7. Conclusions and a Translational Roadmap

GK, a naturally occurring biflavonoid primarily isolated from Ginkgo biloba, has emerged as a multifaceted bioactive compound with significant therapeutic promise across a broad spectrum of diseases. As extensively discussed, its efficacy stems from its ability to coordinately modulate a complex network of key signaling path-ways—including Nrf2/HO-1, NF-κB, JAK/STAT, MAPKs, PI3K/Akt/mTOR, and cGAS-STING—that are critically involved in oxidative stress, inflammation, cell death, and tissue remodeling. This multitarget mechanism underpins GK’s demonstrated protective effects in preclinical models of cancer, metabolic disorders, cardiovascular and neurological diseases, skeletal disorders, and bacterial infections.
Although GK represents a highly promising preclinical lead compound, the most immediate and critical step forward is the design and execution of well-controlled clinical trials to evaluate whether this significant preclinical promise translates into tangible therapeutic benefits for patients. Addressing existing pharmacokinetic and safety challenges will be essential for this transition from bench to bedside.
To systematically advance GK from preclinical promise to clinical candidacy, a focused five-year roadmap is essential. The immediate priority (Years 1–2) must be definitive target validation (e.g., using biophysical assays to confirm direct binding to STING and Keap1) and the selection of an optimized formulation (e.g., prodrug or nanocarrier) that achieves pharmacologically relevant systemic exposure. Subsequently (Years 2–4), efforts should shift to comprehensive preclinical de-risking, including GLP-compliant toxicology studies, PK/PD modeling, and CMC development for the lead candidate. Finally (Years 4–5+), clinical translation should be initiated with a Phase 0 microdosing study to confirm human pharmacokinetics, followed by a Phase I trial to establish safety and a recommended Phase 2 dose. This structured pathway, centered on solving the key challenges of target verification, bioavailability, and safety, provides a clear and actionable strategy for harnessing the full clinical potential of GK.

Author Contributions

Z.S.: Writing—review & editing, Writing—original draft, Conceptualization. Y.L.: Writing—review & editing, Validation. X.Z.: Writing—review & editing, Validation. Z.R.: Writing—review & editing, Supervision, Funding acquisition. L.Z.: Writing—review & editing, Supervision, Funding acquisition. All authors have read and agreed to the published version of the manuscript.

Funding

This study was sponsored by the National Natural Science Foundation of China (32400956), the Shanghai University Young Talents Sailing Plan (N.13-G21022367), and the China Postdoctoral Science Foundation (2023M740870).
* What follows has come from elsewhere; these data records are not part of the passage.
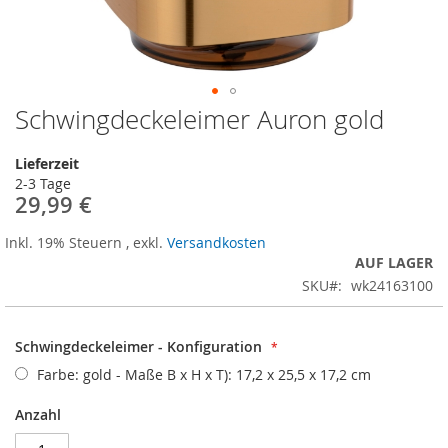
Schwingdeckeleimer Auron gold
Zum
Anfang
der
Lieferzeit
Bildergalerie
2-3 Tage
springen
29,99 €
Inkl. 19% Steuern
,
exkl.
Versandkosten
AUF LAGER
SKU
wk24163100
Schwingdeckeleimer - Konfiguration
Farbe: gold - Maße B x H x T): 17,2 x 25,5 x 17,2 cm
Anzahl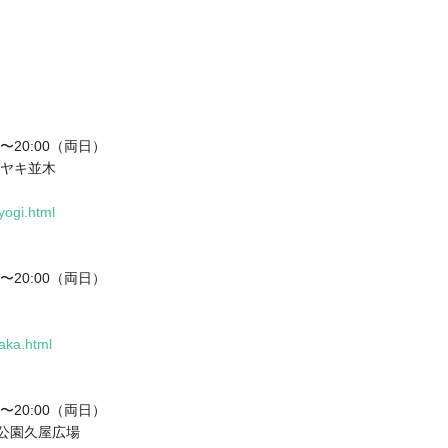
0〜20:00（両日）
ケヤキ並木
yogi.html
0〜20:00（両日）
saka.html
0〜20:00（両日）
通公園久屋広場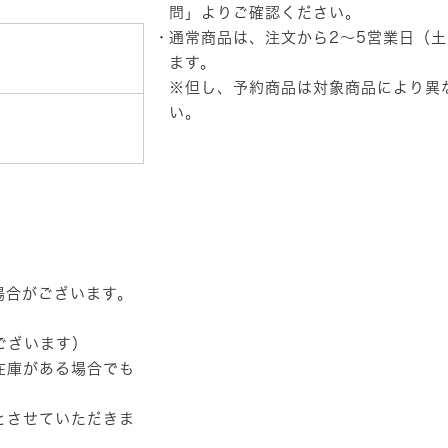
ス
問」
よりご確認ください。
ニ
通常商品は、注文から2～5営業日（
ー
カ
ます。
ー
※但し、予約商品は対象商品により異
(COLD
い。
GREEN
－
GUM)
個
場合がございます。
ございます）
在庫がある場合でも
とさせていただきま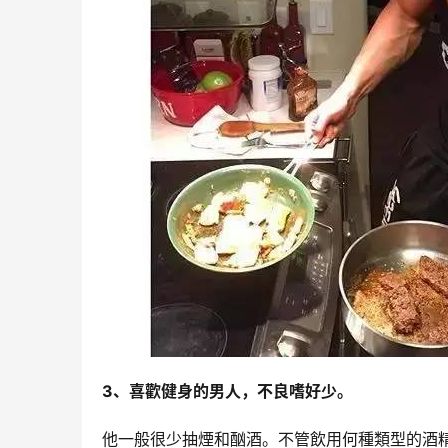
3、喜歡健身的男人，不良嗜好少。
他一般很少抽煙和酗酒。不管飲用何種類型的酒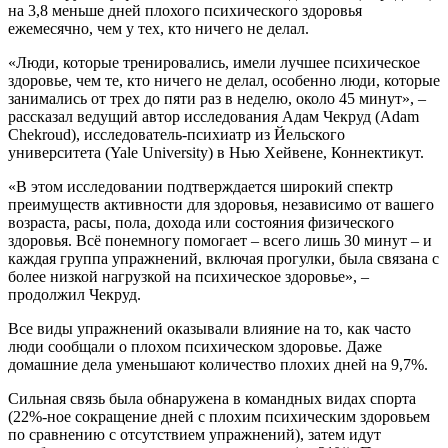
на 3,8 меньше дней плохого психического здоровья
ежемесячно, чем у тех, кто ничего не делал.
«Люди, которые тренировались, имели лучшее психическое
здоровье, чем те, кто ничего не делал, особенно люди, которые
занимались от трех до пяти раз в неделю, около 45 минут», –
рассказал ведущий автор исследования Адам Чекруд (Adam
Chekroud), исследователь-психиатр из Йельского
университета (Yale University) в Нью Хейвене, Коннектикут.
«В этом исследовании подтверждается широкий спектр
преимуществ активности для здоровья, независимо от вашего
возраста, расы, пола, дохода или состояния физического
здоровья. Всё понемногу помогает – всего лишь 30 минут – и
каждая группа упражнений, включая прогулки, была связана с
более низкой нагрузкой на психическое здоровье», –
продолжил Чекруд.
Все виды упражнений оказывали влияние на то, как часто
люди сообщали о плохом психическом здоровье. Даже
домашние дела уменьшают количество плохих дней на 9,7%.
Сильная связь была обнаружена в командных видах спорта
(22%-ное сокращение дней с плохим психическим здоровьем
по сравнению с отсутствием упражнений), затем идут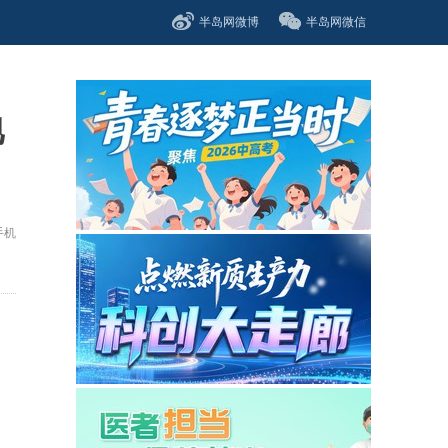
半岛网微博
半岛网微信
地
手机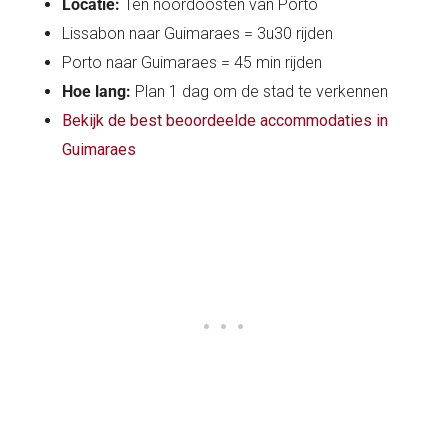
Locatie:
Ten noordoosten van Porto
Lissabon naar Guimaraes = 3u30 rijden
Porto naar Guimaraes = 45 min rijden
Hoe lang:
Plan 1 dag om de stad te verkennen
Bekijk de best beoordeelde accommodaties in
Guimaraes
Institutional Review Board Statement

Not applicable.

Data Availability Statement

Not applicable.

Acknowledgments

The figures were created using BioRender with the publication licenses. https://app.biorender.com/gallery/illustrations.

Conflicts of Interest

The authors declare that they have no known competing financial interests or personal relationships that could have appeared to influence the work reported in this paper.

Abbreviations

GK—Ginkgetin; ROS—Reactive oxygen species; Nrf2—Nuclear factor erythroid 2–related factor 2; HO-1—Heme oxygenase-1; NF-κB—Nuclear factor kappa-B; JAK—Janus kinase; STAT—Signal transducer and activator of transcription; MAPKs—Mitogen-activated protein kinases; AMPK—AMP-activated protein kinase; mTOR—Mechanistic target of rapamycin; PI3K—Phosphoinositide 3-kinase; Akt—Protein kinase B; cGAS—Cyclic GMP-AMP synthase; STING—Stimulator of interferon genes; TBK1—TANK-binding kinase 1; IRF3—Interferon regulatory factor 3; TNF-α—Tumor necrosis factor-alpha; IL—Interleukin; MMP—Matrix metalloproteinase; VEGFA—Vascular endothelial growth factor A; PPARγ—Peroxisome proliferator-activated receptor gamma; C/EBPα—CCAAT/enhancer-binding protein alpha; NASH—Non-alcoholic steatohepatitis; TLR4—Toll-like receptor 4; EPS—Extracellular polymeric substances; SLY—Suilysin; SS2—Streptococcus suis serotype 2.